A existência ou não de lacuna – escreve Larenz ([55]) – «há-de aferir-se do ponto de vista da própria lei, da intenção reguladora que lhe serve de base, dos fins com ela prosseguidos e do ‘plano’ legislativo».

Para Baptista Machado ([56]), existe lacuna «quando a lei (dentro dos limites de uma interpretação ainda possível) e o direito consuetudinário não contêm uma regulamentação exigida ou postulada pela ordem jurídica global - ou melhor: não contêm a resposta a uma questão jurídica».

Segundo Karl Engisch ([57]), «não podemos falar de uma lacuna no direito (positivo) logo que neste não exista uma regulamentação cuja existência nos representamos. Não nos é lícito presumir pura e simplesmente uma determinada regulamentação, antes temos de sentir a sua falta, se queremos apresentar a sua não existência como uma ‘lacuna’. Mas a inexistência da regulamentação em causa pode corresponder a um plano do legislador ou da lei e então não representa uma ‘lacuna’ que tenha de se apresentar sempre como uma ‘deficiência’ que estamos autorizados a superar.»

Há, portanto, casos em que a inexistência de regulamentação corresponde a um propósito deliberado do legislador ou da lei e então a mesma não constitui uma ‘deficiência’ que o intérprete esteja autorizado a superar.

A inexistência de regulamentação planeada, consciente e deliberada por parte do legislador – continua Engisch –, «se nos cai mal», podemos falar de uma «lacuna político-jurídica», «lacuna crítica» ou «lacuna imprópria», ou seja, de uma lacuna do ponto de vista de um futuro direito mais perfeito (de lege ferenda), não de uma lacuna autêntica e própria, ou seja, de uma lacuna do direito vigente (de lege lata).

Uma lacuna de lege ferenda apenas pode motivar o poder legislativo a uma reforma do direito, mas não o intérprete ao preenchimento da dita «lacuna». A colmatação das lacunas pelo intérprete pressupõe uma lacuna de lege lata.

Não se nos afigura que no caso presente se possa afirmar a existência de lacuna.

O que decerto se poderá dizer é que, em resultado de reformas parcelares, oriundas de diversa proveniência, o regime jurídico de incompatibilidades dos titulares de órgãos das empresas municipais e intermunicipais carece de harmonia e coerência, o que tem originado dificuldades várias na sua concreta aplicação.
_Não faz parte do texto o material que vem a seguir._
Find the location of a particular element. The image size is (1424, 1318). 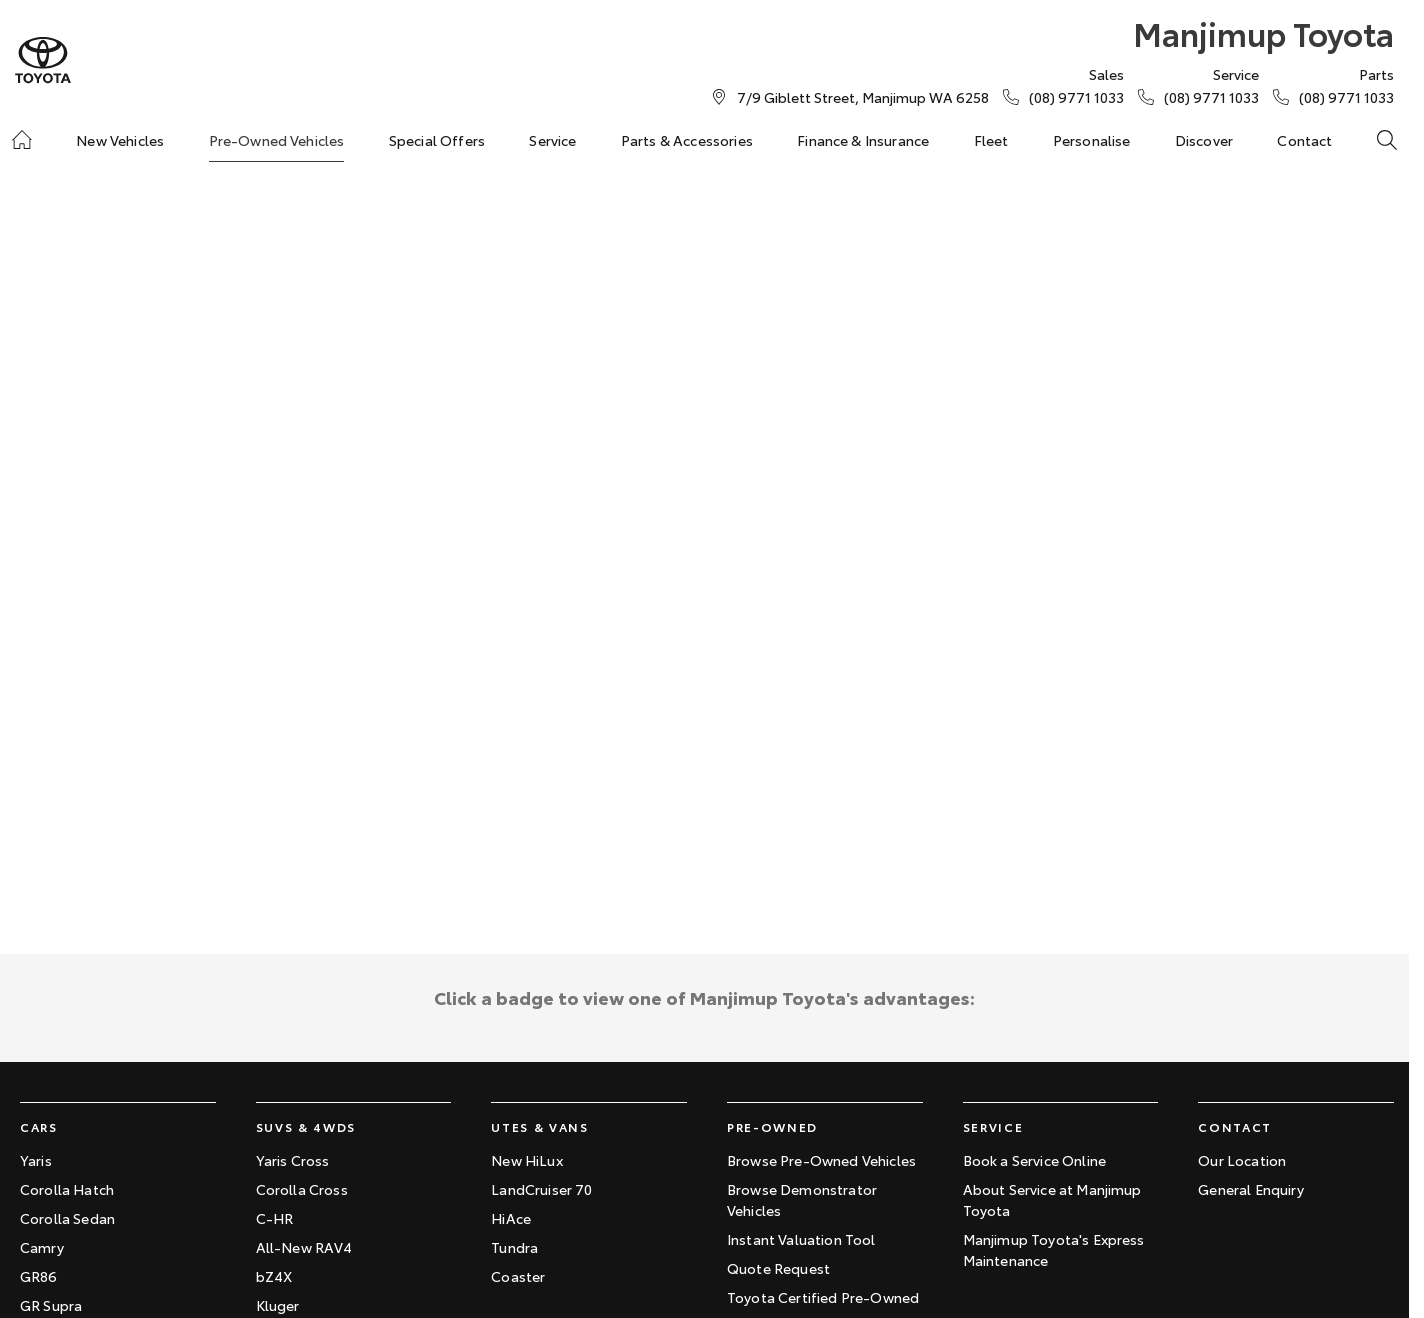

Corolla Hatch is located at coordinates (67, 1189).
Além disso, como dissemos ([58]), o legislador goza de uma considerável liberdade de conformação em matéria de acumulações e incompatibilidades.
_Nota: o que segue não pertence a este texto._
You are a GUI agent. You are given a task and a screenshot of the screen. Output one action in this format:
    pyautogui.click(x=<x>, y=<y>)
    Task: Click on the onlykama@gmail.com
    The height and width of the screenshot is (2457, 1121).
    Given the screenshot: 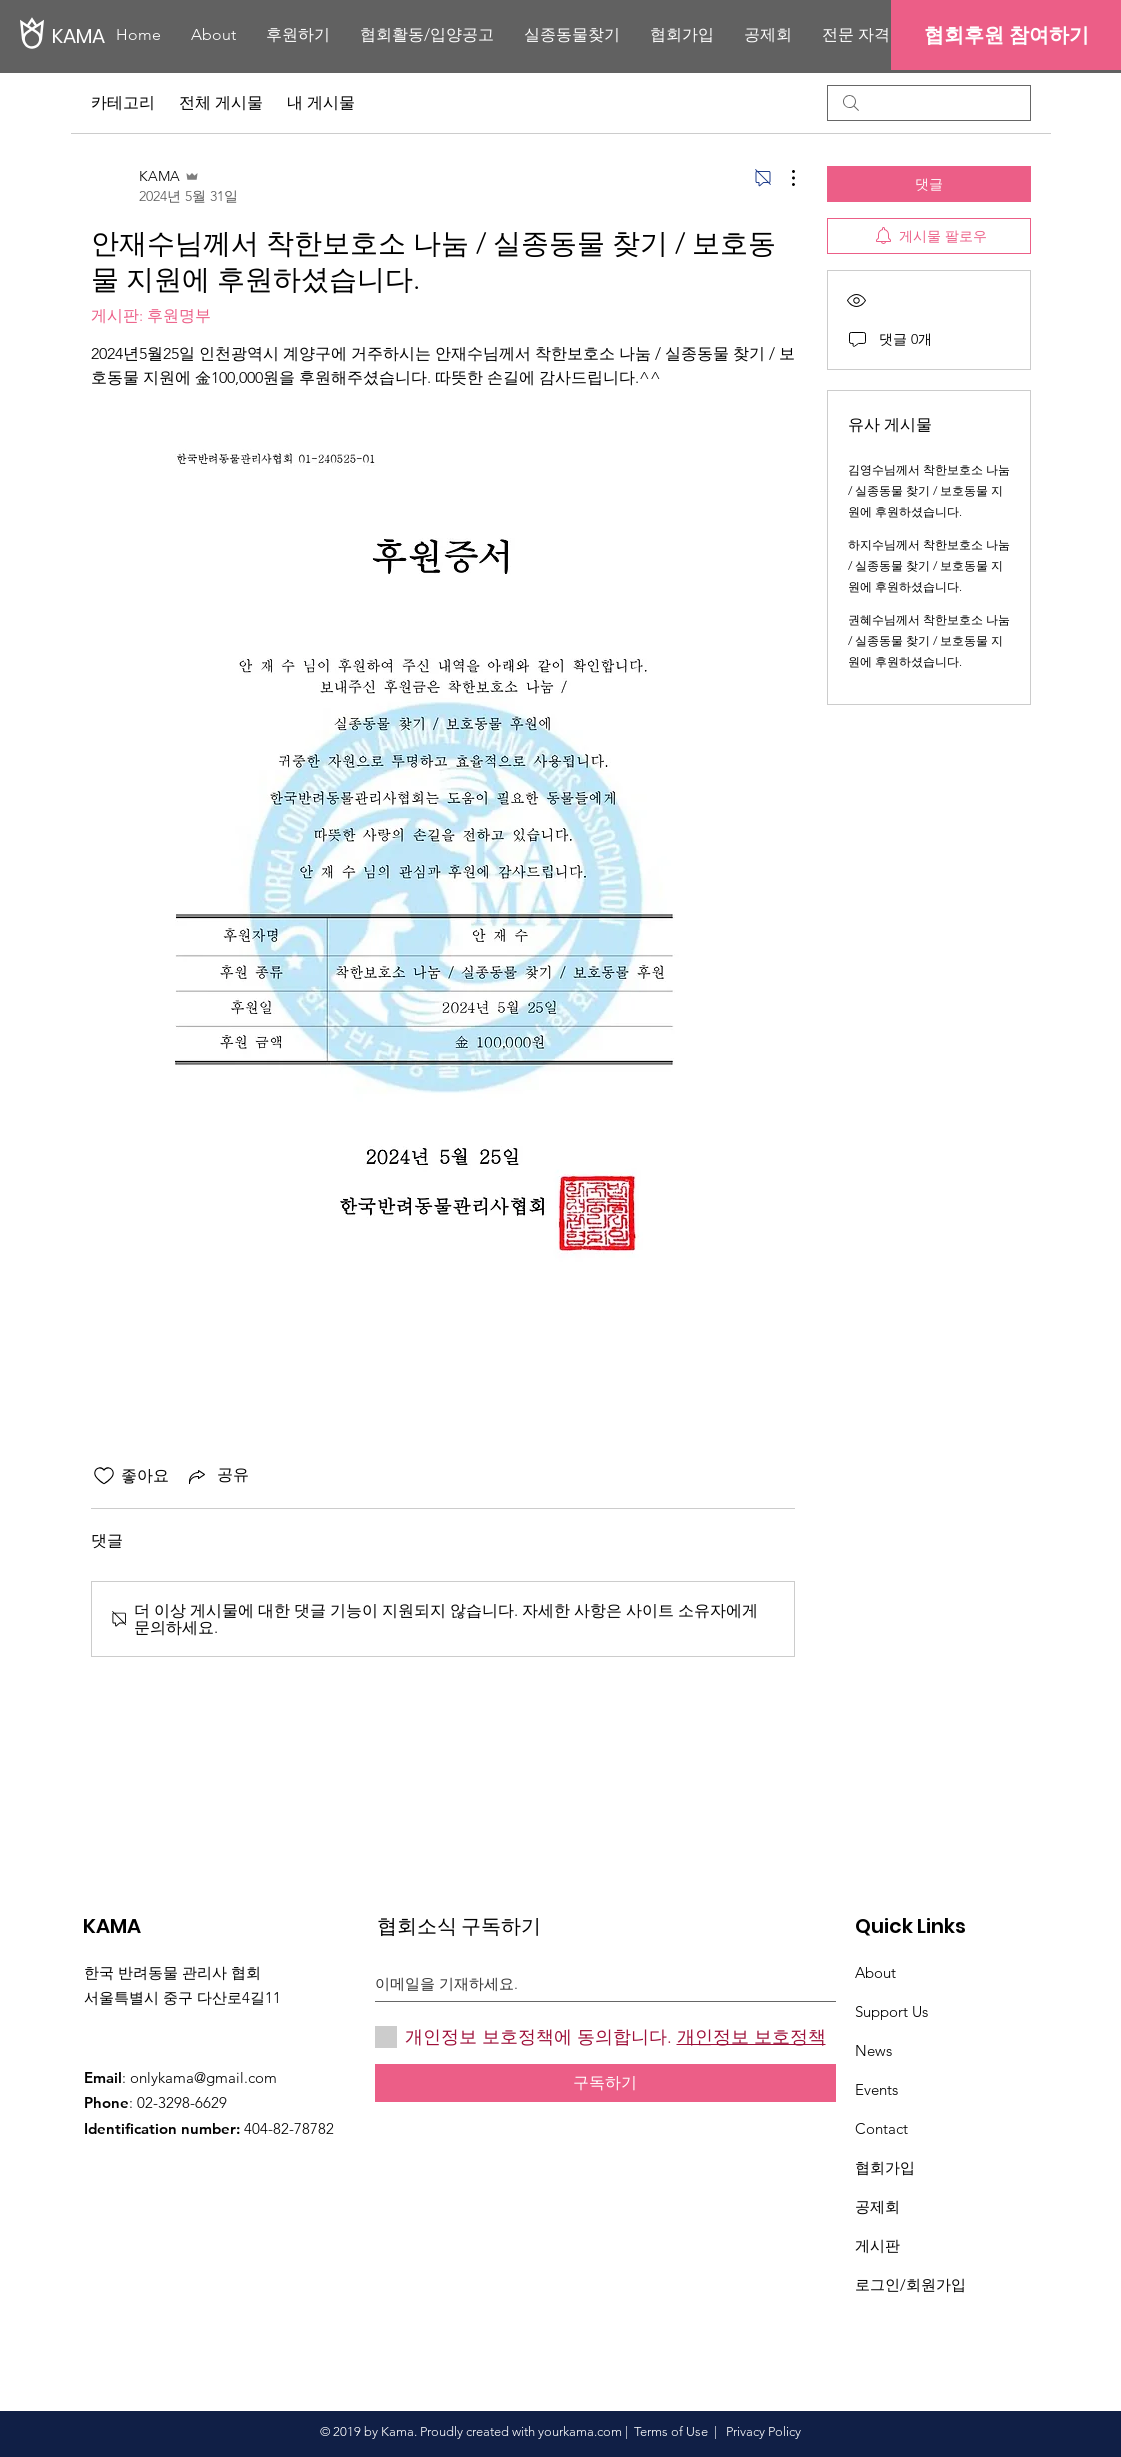 What is the action you would take?
    pyautogui.click(x=203, y=2077)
Outrossim, estão em causa figuras de introdução recente na ordem jurídica, o que pode ter originado, na sua regulamentação, insuficiências (deliberadas ou não) por parte do legislador, a preencher no futuro, caso tal se mostre imperioso ou necessário.

Pode até defender-se que a menor dimensão deste tipo de empresas, em confronto com as estaduais, constituirá fundamento bastante para um aligeiramento do regime de incompatibilidades, como forma de obviar a carências de recursos humanos e de viabilizar a articulação entre sectores da gestão autárquica.

O certo é que a generalização, por parte das autarquias, do recurso à criação de empresas municipais e intermunicipais acabou por, no plano do respectivo regime jurídico, fazer sobressair uma relativa anomia susceptível de pôr em causa a imagem dessas entidades e do próprio poder local.

É neste contexto que surge a Lei n.º 53-F/2006, de 29 de Dezembro, que aprova o regime jurídico do sector empresarial local.


12

Analisemos agora as questões no quadro da Lei n.º 53-F/2006, de 29 de Dezembro.

Tal como sucede com o Decreto-Lei n.º 558/99, de 17 de Dezembro, em relação ao sector empresarial do Estado, a Lei n.º 53-F/2006, de 29 de Dezembro, contém um conceito amplo de empresas municipais, intermunicipais e metropolitanas.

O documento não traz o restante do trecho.